A primera vista, estos certificados pretenden asegurar que los servidores públicos sean personas moralmente intachables, competentes y alineadas con los valores constitucionales del plurinacionalismo. A pesar de las intenciones detrás de estos certificados, en la práctica han surgido múltiples denuncias sobre la manera en que se obtienen. En muchos casos, se rumorea que los certificados prácticamente “se venden”, sin importar si el contenido del documento es verídico o no.

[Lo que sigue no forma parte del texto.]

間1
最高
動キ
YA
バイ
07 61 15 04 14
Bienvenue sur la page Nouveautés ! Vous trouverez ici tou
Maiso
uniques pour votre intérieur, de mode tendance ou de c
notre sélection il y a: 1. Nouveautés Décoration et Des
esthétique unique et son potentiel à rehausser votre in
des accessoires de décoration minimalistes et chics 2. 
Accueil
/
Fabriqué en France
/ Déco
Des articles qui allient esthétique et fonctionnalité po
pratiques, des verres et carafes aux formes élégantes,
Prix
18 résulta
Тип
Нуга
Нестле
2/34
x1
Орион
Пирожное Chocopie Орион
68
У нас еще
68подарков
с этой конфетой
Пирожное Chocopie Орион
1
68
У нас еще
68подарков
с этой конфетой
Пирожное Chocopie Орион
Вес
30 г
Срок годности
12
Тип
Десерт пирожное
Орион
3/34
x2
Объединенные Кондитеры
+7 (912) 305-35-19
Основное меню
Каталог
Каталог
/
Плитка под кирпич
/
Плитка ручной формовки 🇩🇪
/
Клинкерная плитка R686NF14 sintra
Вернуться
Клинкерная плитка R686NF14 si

Esto pone en tela de juicio el verdadero valor de estos documentos, que más que garantizar la calidad del servicio público, parecen haberse convertido en un lucrativo negocio para ciertas instituciones del Estado y una fuente ilegítima de ingresos fiscales. Los funcionarios y ciudadanos ven este trámite como un simple paso burocrático que, con el pago por delante o la coima por detrás, puede agilizarse sin mayor comprobación. Esta corrupción sistémica debilita el propósito inicial de los certificados que han sido creados como instrumentos de control y confianza.
Evo Morales, en su reciente “marcha forzada hacia La Paz” para habilitarse como candidato, ha acusado a ciertos ministros de ser drogadictos (les dijo “drogos”), entre tanto unos diputados azules se acusaron entre sí de ser alcohólicos. No tardaron los ministros y los diputados en acudir a los laboratorios para obtener certificados negativos sobre consumo de drogas y alcohol. Esta anécdota ridícula ya debió inyectar en los facilitadores de la maldita burocracia boliviana la idea de exigir, en el futuro inmediato, certificados antidoping y de alcoholemia para los funcionarios públicos.

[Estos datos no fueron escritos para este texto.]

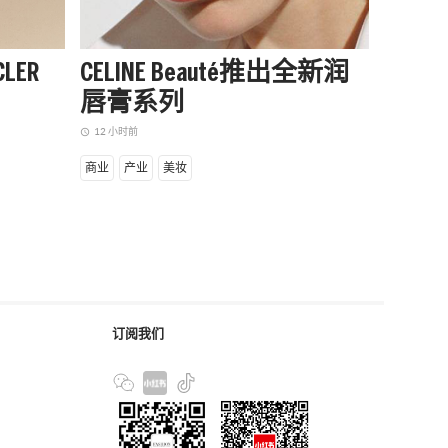
LER
CELINE Beauté推出全新润
阿迪达
唇膏系列
季起
赛队
12 小时前
access_time
14 小时前
access_time
商业
产业
美妆
商业
设
订阅我们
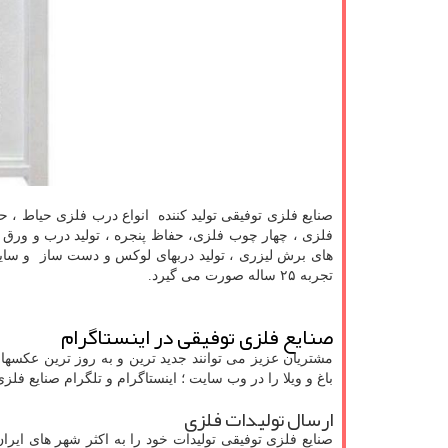
صنایع فلزی توفیقی تولید کننده انواع درب فلزی حیاط ، 
فلزی ، چهار چوب فلزی، حفاظ پنجره ، تولید درب و ورق ه
های برش لیزری ، تولید دربهای لوکس و دست ساز و سایر
تجربه ۲۵ ساله صورت می گیرد.
صنایع فلزی توفیقی در اینستاگرام
مشتریان عزیز می توانند جدید ترین و به روز ترین عکسها
باغ و ویلا را در وب سایت ؛ اینستاگرام و تلگرام صنایع فل
ارسال تولیدات فلزی
صنایع فلزی توفیقی تولیدات خود را به اکثر شهر های ایران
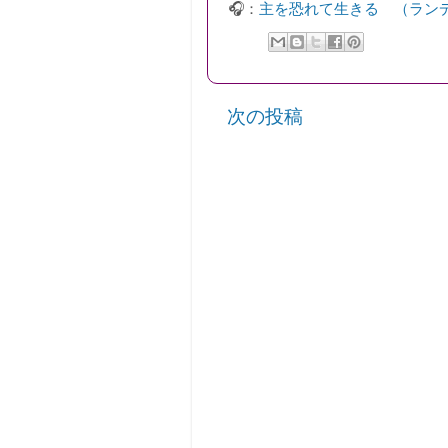
🎧：
主を恐れて生きる （ラン
次の投稿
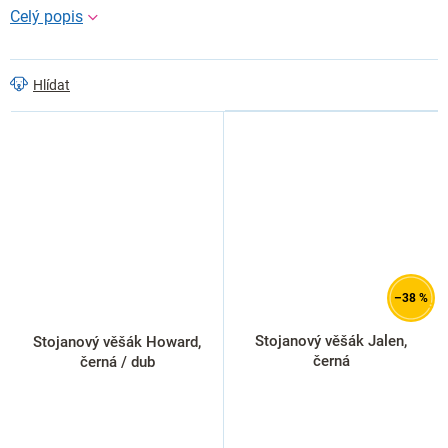
Hlídat
–38 %
Stojanový věšák Jalen,
Stojanový věšák Howard,
černá
černá / dub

Ante esta farsa consensuada entre Evo Morales, los ministros y diputados, se me ocurrió una idea irónica pero que puede convencer a mis lectores. Para profundizar la calidad del servicio público y perpetuar la dependencia de estos malditos certificados, ¿por qué no crear un certificado de coeficiente intelectual (más conocido universalmente por su sigla IQ)? Este certificado, propuesto de manera sarcástica, podría ser un filtro adicional para evaluar la capacidad cognitiva de los servidores públicos. En un país con medio millón de burócratas, sobran las evidencias de que una gran parte de ellos sufren de “ignorancia e incultura” incuestionables.
La propuesta de un certificado de IQ pondría de relieve una preocupación sobre la falta de capacitación e idoneidad adecuada entre los funcionarios. Más allá de los documentos que comprueban la ausencia de antecedentes penales o problemas personales, la realidad es que un servicio público de calidad depende, en gran medida, de la formación y competencias reales de sus empleados.
Los certificados exigidos para ejercer la función pública en Bolivia han perdido gran parte de su propósito original y, en lugar de ser herramientas de control de calidad, se han convertido en un reflejo de los problemas de financiamiento del aparato burocrático. Mientras la burocracia siga alimentando la corrupción, y los certificados sean sólo trámites superficiales, el servicio público continuará sufriendo de deficiencias que afectan directamente a los ciudadanos. Sólo una reforma integral, que vaya más allá de los papeles y se enfoque en la verdadera capacidad de los funcionarios, podrá garantizar un Estado más eficiente.